Pensées d’août/« Elle me dit un jour ou m’écrivit peut-être »

Pensées d’aoûtMichel Lévy frères. (p. 283-285).


J’ai souvent essayé de l’élégie, et j’en ai fait de bien des sortes. En voici une que je crois pouvoir détacher d’une suite où elle était tout à fait à sa place, pour la présenter ici comme échantillon d’un genre assez nouveau : à la fois tendresse et pureté, et réalité toujours. C’est ainsi que j’essayais de pratiquer, dans mes cadres moyens, la poétique précédemment développée dans l’Épître à M. Villemain.
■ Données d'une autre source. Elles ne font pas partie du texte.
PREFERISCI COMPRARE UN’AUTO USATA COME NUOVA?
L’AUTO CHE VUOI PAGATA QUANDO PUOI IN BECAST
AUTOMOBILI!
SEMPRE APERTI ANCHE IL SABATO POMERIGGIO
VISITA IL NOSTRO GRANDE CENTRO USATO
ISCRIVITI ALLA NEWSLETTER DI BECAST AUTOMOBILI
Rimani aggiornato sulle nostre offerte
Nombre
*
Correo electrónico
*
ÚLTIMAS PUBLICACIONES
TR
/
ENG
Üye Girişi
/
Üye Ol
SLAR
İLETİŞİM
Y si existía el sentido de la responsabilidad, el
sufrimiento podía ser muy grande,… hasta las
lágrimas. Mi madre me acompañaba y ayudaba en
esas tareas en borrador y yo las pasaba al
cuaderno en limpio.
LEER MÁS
Elle me dit un jour ou m’écrivit peut-être :
« Ami, tâchez pour moi de voir et de connaître
« Ces pauvres gens, ici nommés, dont on m’apprend
« Détresse, maladie, un détail déchirant.
« Allez, car dans ma vie et si pleine et si close
« Je ne puis : mais sur vous, Ami, je m’en repose. »
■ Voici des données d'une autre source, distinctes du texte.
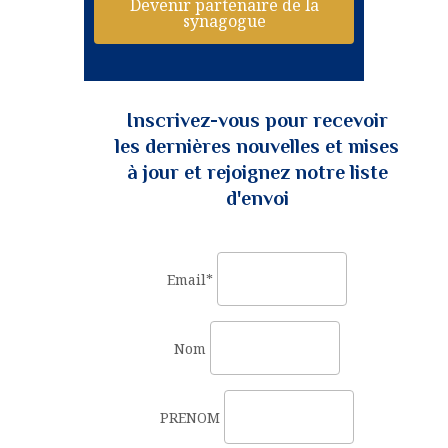
Devenir partenaire de la
synagogue
Inscrivez-vous pour recevoir
les dernières nouvelles et mises
à jour et rejoignez notre liste
d'envoi
Email*
Nom
PRENOM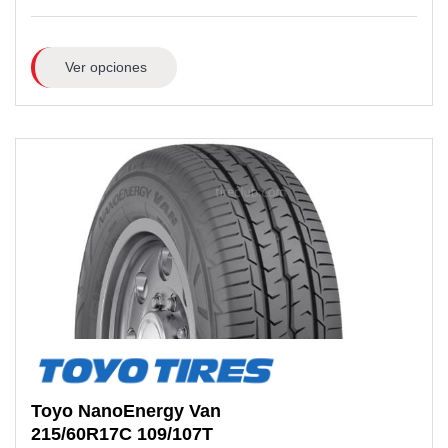
Ver opciones
Toyo
NanoEnergy Van
215/60R17C
109/107T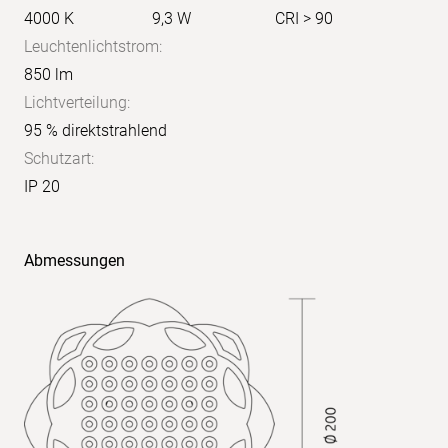
4000 K
9,3 W
CRI > 90
Leuchtenlichtstrom:
850 lm
Lichtverteilung:
95 % direktstrahlend
Schutzart:
IP 20
X:
4H
Y:
Abmessungen
8H
S:
1,0
H:
+0,3/-0,2
Reflexionsgrade:
70/50/20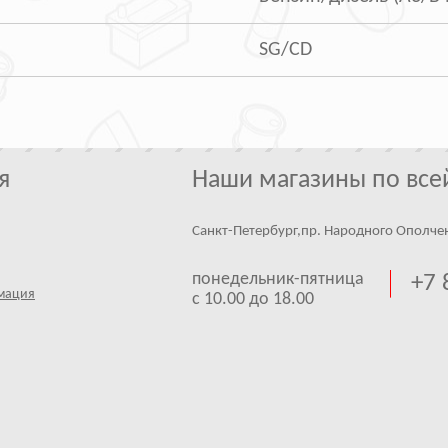
SG/CD
я
Наши магазины по все
Санкт-Петербург,пр. Народного Ополче
понедельник-пятница
+7 
мация
с 10.00 до 18.00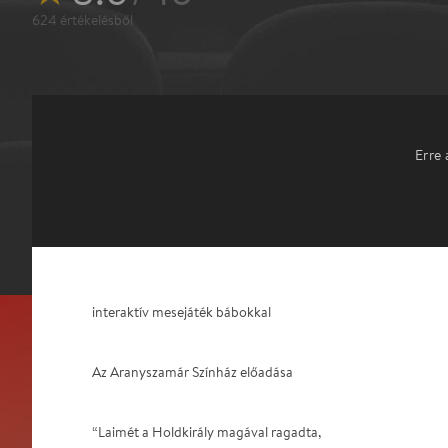
624
értékelésből
Erre 
interaktív mesejáték bábokkal
Az Aranyszamár Színház előadása
“Laimét a Holdkirály magával ragadta,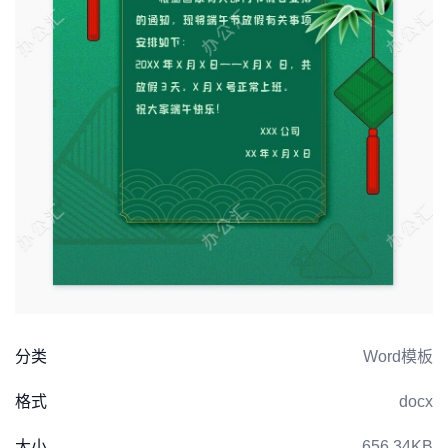
分类
Word模板
格式
docx
大小
656.34KB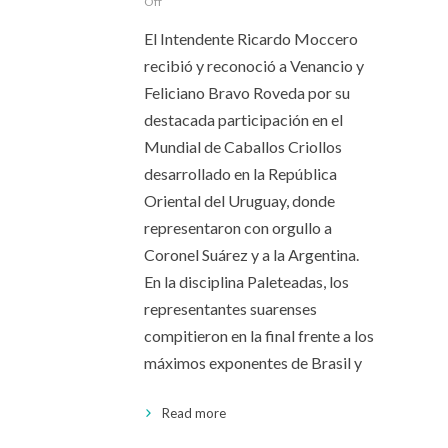
Off
El Intendente Ricardo Moccero
recibió y reconoció a Venancio y
Feliciano Bravo Roveda por su
destacada participación en el
Mundial de Caballos Criollos
desarrollado en la República
Oriental del Uruguay, donde
representaron con orgullo a
Coronel Suárez y a la Argentina.
En la disciplina Paleteadas, los
representantes suarenses
compitieron en la final frente a los
máximos exponentes de Brasil y
Read more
Et j’allai, je courus avant le lendemain ;
Amour et charité n’étaient qu’un dans mon sein.
Je sus ce que c’était d’avoir au cœur des ailes,
Et tout ce qu’on nous dit des tendresses si belles
Pour les pauvres du Christ ; les chercher, se hâter ;
Demander d’être esclave afin de racheter ;
Prendre un enfant infirme, un vieillard las de vivre ;
Partager un fumier avec ceux qu’on délivre ;
Oh ! oui, je conçus tout, et dans l’instant, mon Dieu,
De mon flambeau chéri je reçus tout ton feu !
Oh ! pardonne, et ton Christ me pardonna, j’espère,
Car à Toi, car à Lui, dans l’instant salutaire,
Je fis tout remonter, et le divin éclair,

En traversant mon cœur, y consuma la chair.
J’arrivai, je trouvai ceux dont la faim m’appelle.
Eh ! que vis-je d’abord ? à misère réelle !
Oh ! rien de gracieux et d’à plaisir rêvé,
Et qu’un premier sourire a bientôt relevé !
Pas de front virginal incliné vers la mère,
Pas de beaux cheveux blancs ! ô misère, misère !
Et pourtant, sous l’horreur des haillons amassés,
Comme arbres tout entiers en racines poussés,
Les vertus subsistaient depuis longues années,
Trésor tel, qu’en retour des oboles données,
Contemplant les devoirs pratiqués sans fléchir,
Pour une Éternité j’avais à m’enrichir !
Depuis ce moment-là, redoublant d’amour tendre,
De chaste et pur amour où l’Ange peut descendre,
Pour Elle, pour qu’à bien ceci lui soit compté,
Je soigne la famille, et quand j’ai suscité
Un bienfaiteur de plus, quelque bonté de femme
Comme il en est encor, je me dis dans mon âme :
« C’est Elle sous ce nom, Elle qu’ils vont bénir
(Nos noms, même en leurs vœux, ne doivent pas s’unir !),
C’est Elle, sans savoir, que leur vive prière
Recommande surtout, c’est Elle la première,
Vigilante, invisible, et par qui Dieu voulut
Leur rouvrir son secours en cet humain salut ! »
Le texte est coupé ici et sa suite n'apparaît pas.